The most common grounds for an obligation to remunerate damages are unlawful deed and default. The legal obligation to pay damages is regulated in Section 10 of Book 6 of the Dutch Civil Code (BW). The basic assumption for the determination of damages is provided in Article 6:95 BW: “The damage that has to be compensated by virtue of a statutory obligation to repair damages (due by virtue of law), consists of material loss and other disadvantages, the latter as far as the law implies that there is an additional entitlement to a compensation for such damage.”
For the damages remuneration, a distinction is made between material loss and other disadvantages. In the latter case this can for example include immaterial damage. The latter damages aspect is not elaborated further here. The concept of material loss is elaborated further in the Law (Article 6:96 BW, Section 2):
– 1. A material loss includes losses suffered as well as missed profits.
– 2. The following damages also qualify for compensation as material loss:
a. reasonable costs to prevent or limit the damage which could be expected as a result of the event which makes someone liable;
b. reasonable costs for determining the nature and scope of the damage and of the liable persons;
c. reasonable costs for attempts to get satisfied on the basis of a settlement out of court.

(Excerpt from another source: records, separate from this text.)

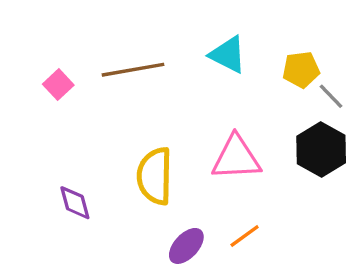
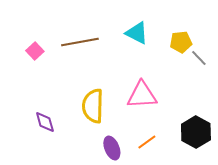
black hexagon: (321, 149) -> (196, 132), moved
purple ellipse: (186, 246) -> (112, 148), turned -65

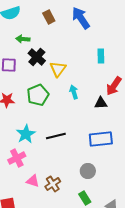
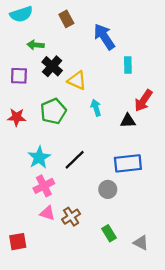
blue arrow: (81, 18) -> (104, 37), moved
yellow triangle: (58, 69) -> (77, 80), turned -42
black line: (56, 136) -> (75, 160), turned -30
pink cross: (17, 158) -> (44, 186), moved
gray circle: (88, 171) -> (108, 189), moved

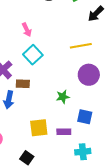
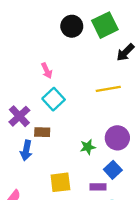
purple circle: (89, 75) -> (117, 138), moved
blue square: (85, 117) -> (113, 170), turned 35
purple rectangle: (64, 132) -> (98, 187), moved

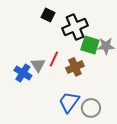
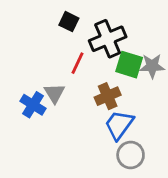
red line: (54, 59) -> (77, 63), moved
blue trapezoid: (69, 102) -> (119, 125), moved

Profit loss can be caused by many factors, such as infringement on intellectual ownership, interruptions of machines and equipment, wrong or late provision of services, etc. With regard to the costs made in order to prevent or limit damage applies as test that the scope of the costs must be reasonable, and that the measures taken are reasonable as well. For that matter, this does not imply that the measures indeed must have had the desired effect in order to prevent or limit the damage. Determining is that of the measures taken, it could be expected that they offered a reasonable chance of success.

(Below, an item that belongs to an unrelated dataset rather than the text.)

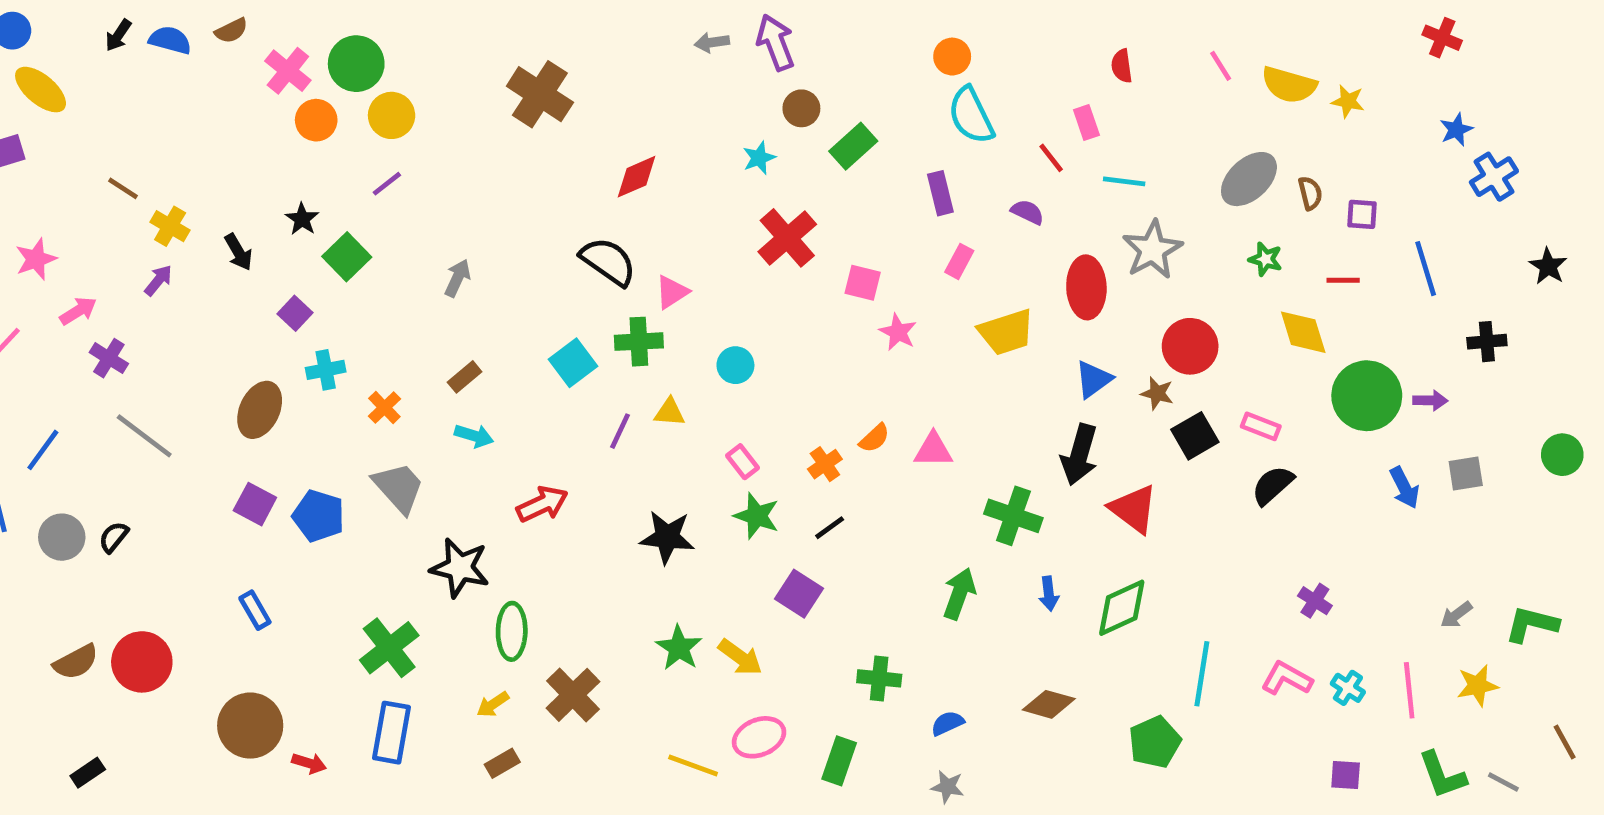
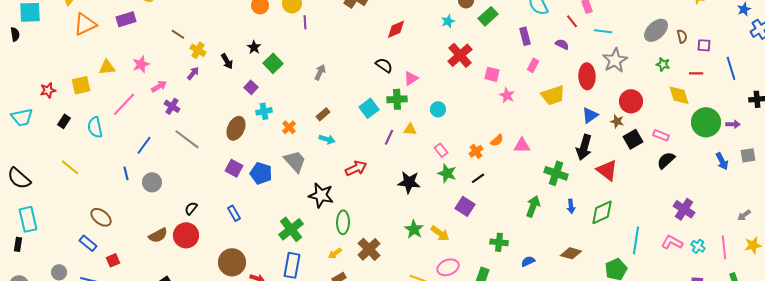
purple line: (387, 184) -> (305, 22), moved, turned -56
black semicircle: (608, 261) -> (384, 65), size x0.7
black semicircle: (114, 537) -> (191, 208), moved
purple cross: (1315, 601) -> (684, 209), size x1.5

Material loss can normally be established via two approaches, the direct and the indirect method. In case of the direct method, an inventory of the various damage elements is made, analysed, and established. Thereby one has to think for example of the lost gross profit (for example by losing clients) and the extra costs that must be made in relation to limiting the damage. A condition at the application of the direct method is that a limited, temporary period during which the damage occurs must be concerned, whereby a structural change of position of the enterprise is not concerned.
In case of the indirect establishment of damage, the value of the enterprise involved just before the event causing the damage is compared with the value of the enterprise after this event. The material loss then constitutes of the difference between those two values. In that case, a realistic vision should be developed on the most likely expected future earnings in both situations.

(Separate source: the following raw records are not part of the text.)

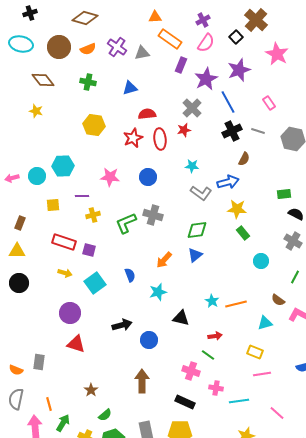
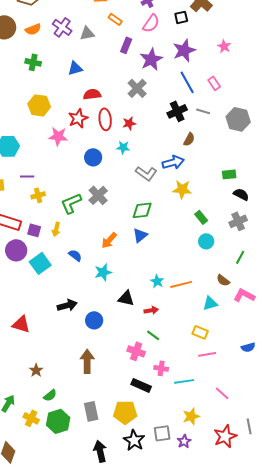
black square: (236, 37) -> (181, 17), turned 32
orange rectangle: (170, 39) -> (115, 19), size x0.6
pink star: (277, 54) -> (224, 46), moved, size x0.6
blue line: (228, 102) -> (187, 82), moved
red star: (184, 130) -> (129, 123), moved
cyan star: (192, 166) -> (123, 147), moved
pink star: (110, 177) -> (58, 136), moved
gray cross: (153, 215) -> (98, 195), turned 30
green rectangle: (243, 233) -> (201, 217), moved
gray cross: (293, 241) -> (238, 221), turned 36
yellow arrow: (65, 273) -> (56, 229), moved, turned 88
blue semicircle: (130, 275) -> (75, 255), turned -32
purple circle: (70, 313) -> (16, 250), moved
red arrow: (215, 336) -> (151, 310), moved
black rectangle: (185, 402) -> (141, 385), moved

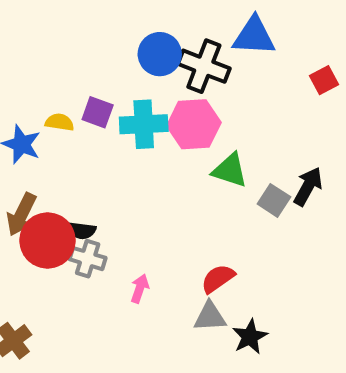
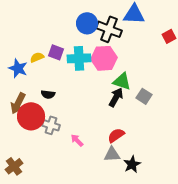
yellow semicircle: (60, 122) -> (37, 57), turned -32
black arrow: (308, 186) -> (116, 97), moved
black semicircle: (82, 230) -> (48, 94), moved
pink arrow: (140, 289) -> (77, 140), turned -64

When carrying out a calculation of damages and corresponding survey, Sman Business Value distinguishes between two phases. The survey starts with an orienting and preparatory phase. Thereby especially the causality with regard to the damage suffered should be assessed. Thereby a two-tiered method applies. The first step concerns the so-called ‘conditio-sine-qua-non test’ whereby the question should be answered whether the damage would also have been caused if the event causing the damage would not have taken place.
A second requirement for establishing the causality concerns answering the question whether the damage can in all reason be attributed. After all, based on Article 6:98 BW: ‘Only damage that is connected in such a way to the event that made the debtor liable, that it, in regard of the nature of his liability and of the damage caused, can be attributed to him as a consequence of this event, is eligible for compensation.’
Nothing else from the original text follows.